“”Christmas won’t be Christmas without any presents,” grumbled Jo, lying on the rug.” — Little Women, Louisa May Alcott
I was observing my son’s class one day and noticed a copy of Little Women tucked into the cubby under a desk a few rows ahead. I was in a classroom for a 5th grade class–and was surprised and impressed that a 5th grader would be reading Little Women in this day and age of Wimpy Kid books (not that I am dissing them) or the Twilight series (ditto). Then again, I may have been about that age when I first read it myself. And I loved it then, as I really enjoyed it now.
I read the Penguin Threads edition of Little Women. If you haven’t seen these editions and you are interested in hand needlework, illustration, or both, you really must check them out. There are six books published in Penguin Threads (Little Women, Emma, Black Beauty, The Secret Garden, The Wind in the Willows, and The Wizard of Oz) and the cover of each volume is a hand embroidery piece beautifully reproduced with light embossing. When you open the covers, you can see the backside of the work (for better or worse–I was a bit horrified by the back of the Little Women embroidery. Messy!). I first learned of these books by seeing the work of Jillian Tamaki who did the illustrations for Emma, The Secret Garden and Black Beauty. They are absolutely amazing embroideries, and I was inspired to collect and read all the volumes. I stuck them all on my Amazon wish list and my father sent me Little Women for Christmas. I think he had given me my first copy of Little Women as well, a beautifully illustrated hardback (where did it go?). It seemed full circle and time to read it again.
In the back of my head, I was reluctant to reread Little Women because I remembered it generally as being “old fashioned”. I suspected this had to do with language, heavy Christian morality, and a conservative portrayal of women in society. I have very little patience with any of these days. But I was first surprised at how fresh and readable the language is in Little Women. It doesn’t read as an “old” book language-wise. I began to understand more why the book could still appeal to a 5th grader today.
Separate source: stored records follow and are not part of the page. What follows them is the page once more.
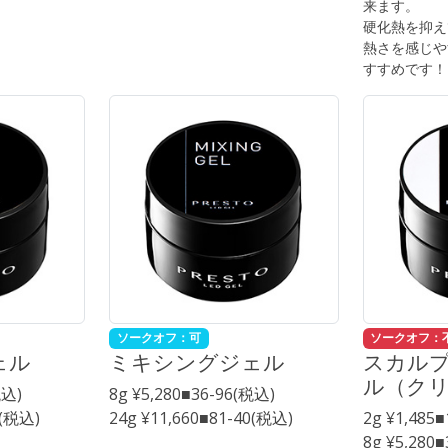
来ます。
硬化熱を抑え
熱さを感じや
すすめです！
ソークオフ：可
ソークオフ：
ェル
ミキシングジェル
スカル
ル（ク
税込)
8g ¥5,280■36-96(税込)
0(税込)
24g ¥11,660■81-40(税込)
2g ¥1,485
8g ¥5,280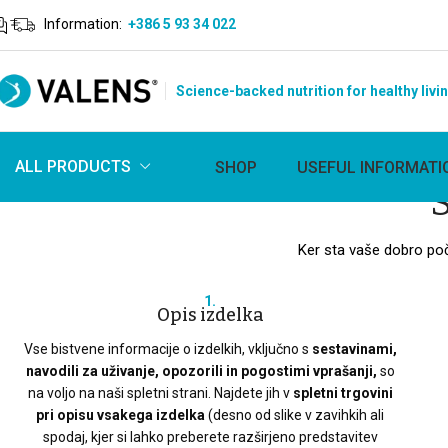
Information:
+386 5 93 34 022
Science-backed nutrition for healthy livi
ALL PRODUCTS
SHOP
USEFUL INFORMATI
Ker sta vaše dobro poč
1.
Opis izdelka
Vse bistvene informacije o izdelkih, vključno s
sestavinami,
navodili za uživanje, opozorili in pogostimi vprašanji,
so
na voljo na naši spletni strani. Najdete jih v
spletni trgovini
pri opisu vsakega izdelka
(desno od slike v zavihkih ali
spodaj, kjer si lahko preberete razširjeno predstavitev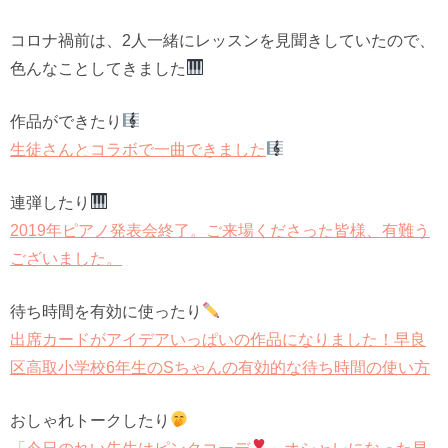
コロナ禍前は、2人一緒にレッスンを見聞きしていたので、
色んなことしてきました
作品ができたり
生徒さんとコラボで一曲できました
連弾したり
2019年ピアノ発表会終了。ご来場くださった皆様、有難う
ございました。
待ち時間を有効に使ったり
出席カードがアイデアいっぱいの作品になりました！早良
区高取小学校6年生のSちゃんの有効的な待ち時間の使い方
おしゃれトークしたり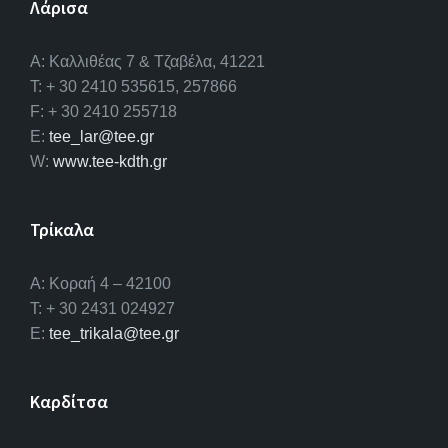
Λάρισα
A: Καλλιθέας 7 & Τζαβέλα, 41221
T: + 30 2410 535615, 257866
F: + 30 2410 255718
E:
tee_lar@tee.gr
W:
www.tee-kdth.gr
Τρίκαλα
Α: Κοραή 4 – 42100
T: + 30 2431 024927
E:
tee_trikala@tee.gr
Καρδίτσα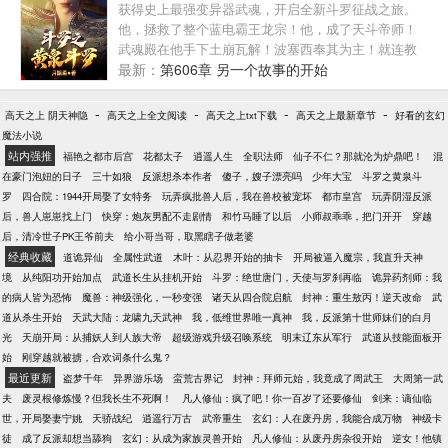
升级之路！从此，他化身最强饲养员。烤鸡腿是悟道
获得史上最强变异器武魂，开启全新斗罗征战之旅。
神丹，破躺椅是修炼神器，随口瞎掰都是无上秘籍。
他，拯救了整个蓝电霸王龙宗！他，成了天斗帝师！
在他的精心培养下，被嫌弃的林清瑶成了宗门第一天
武魂殿在他手下土崩瓦解！波塞西奉其为主！就连教
骄。顺手收的蛇妖成了万兽山脉之主。连一个被退婚
皇比比东与圣女千仞雪为之倾倒……
最新：
第606章 另一个故事的开始
受辱的废柴少女都成了东荒第一炼丹师。当云游的师
尊苏寒仪终于归来，看着一院子名震天下的妖孽，直
-
-
-
-
高天之上 阴天神隐
高天之上全文阅读
高天之上txt下载
高天之上最新章节
好看的玄幻
接目瞪口呆。“等会儿，徒弟……你说这些大佬，全是
魔法小说
我门下的？？？”
站内强推
福艳之都市后宫
花都太子
逍遥人生
全职法师
仙子不仁？那就沦为炉鼎吧！
混
在豪门泡妞的日子
三十如狼
反派想杀本作者
傻子，嫂子漂亮吗
少年大宝
斗罗之黄泉斗
罗
四合院：1944开局娶了女特务
玩弄疯批兽人后，我在兽校被宠坏
都市皇宫
玩弄阴湿反派
后，兽人崽崽找上门
快穿：炮灰男配不走剧情
和竹马睡了以后
小师叔乖乖，把门开开
穿越
后，清冷世子PK王爷前夫
给小哥当哥，取黑瞎子做老婆
经典收藏
道诡异仙
全属性武道
木叶：从忍界开始的抽卡
开局被逼入魔宗，我直升天神
境
从纯阳功开始加点
武道长生从挂机开始
斗罗：绝世唐门，天使与罗刹再临
诡异药剂师：我
的病人皆为恐怖
魔兽：神级强化，一秒变强
诸天从四合院启航
封神：重生敖丙！逆天改命
武
道从杀生开始
天武大陆：龙啸九天武神
我，低维世界唯一真神
我，反派第十世师妹们的白月
光
天崩开局：从捕妖人到人族大帝
超级游戏升级召唤系统
明末辽东从军行
武道从技能面板开
始
刚穿越就被掳，合欢词条什么鬼？
最近更新
盗梦千年
异界游乐场
蛮荒古界记
封神：拜师元始，我竟成了周武王
大周第一武
夫
废灵根修炼慢？但我长生不死啊！
凡人修仙：疯了吧！你一百岁了还要修仙
剑来：谪仙临
世，开局娶妻宁姚
天骄战纪
逍遥行万古
武帝重生
玄幻：人在废丹房，我能合成万物
神级卡
徒
成了反派却想当舔狗
玄幻：从成为家族灵兽开始
凡人修仙：从废丹房杂役开始
逆女！他镇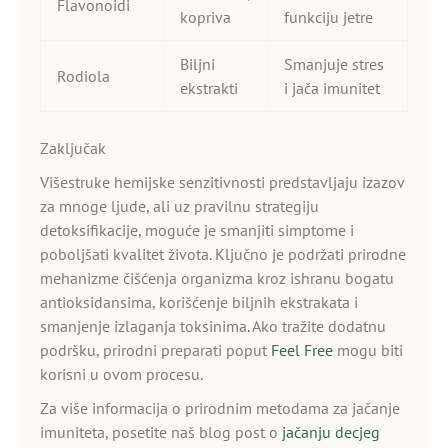
Flavonoidi
kopriva
funkciju jetre
Biljni
Smanjuje stres
Rodiola
ekstrakti
i jača imunitet
Zaključak
Višestruke hemijske senzitivnosti predstavljaju izazov
za mnoge ljude, ali uz pravilnu strategiju
detoksifikacije, moguće je smanjiti simptome i
poboljšati kvalitet života. Ključno je podržati prirodne
mehanizme čišćenja organizma kroz ishranu bogatu
antioksidansima, korišćenje biljnih ekstrakata i
smanjenje izlaganja toksinima. Ako tražite dodatnu
podršku, prirodni preparati poput
Feel Free
mogu biti
korisni u ovom procesu.
Za više informacija o prirodnim metodama za jačanje
imuniteta, posetite naš blog post o
jačanju decjeg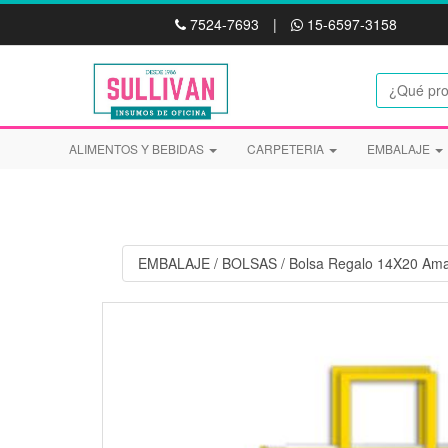
7524-7693
|
15-6597-3158
ALIMENTOS Y BEBIDAS
CARPETERIA
EMBALAJE
EMBALAJE
/
BOLSAS
/
Bolsa Regalo 14X20 Amar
To be sure, there are themes and topics that seem old-fashioned by today’s standards. How many young girls read Pilgrim’s Progress and try to model their behavior accordingly? But the overarching theme, of young people developing awareness and self-management skills of their own worst behaviors, struck me as a valuable one to explore. In some ways, the characters model the self-help topics of their day: Jo– her temper and impulsiveness (and Marmie), Meg– her vanity, and Amy — her snobbishness and selfishness. Each character had to deal with her behavior and its consequences. Each one overcame her fault as she matured, even if not perfectly (because who of us is perfect?). Perhaps we don’t recognize the same qualities as character flaws today, but it does seem a valuable lesson for children to see a character struggle and strive to overcome.
I really enjoyed reading Little Women again as an adult well into middle age and would recommend it for any age.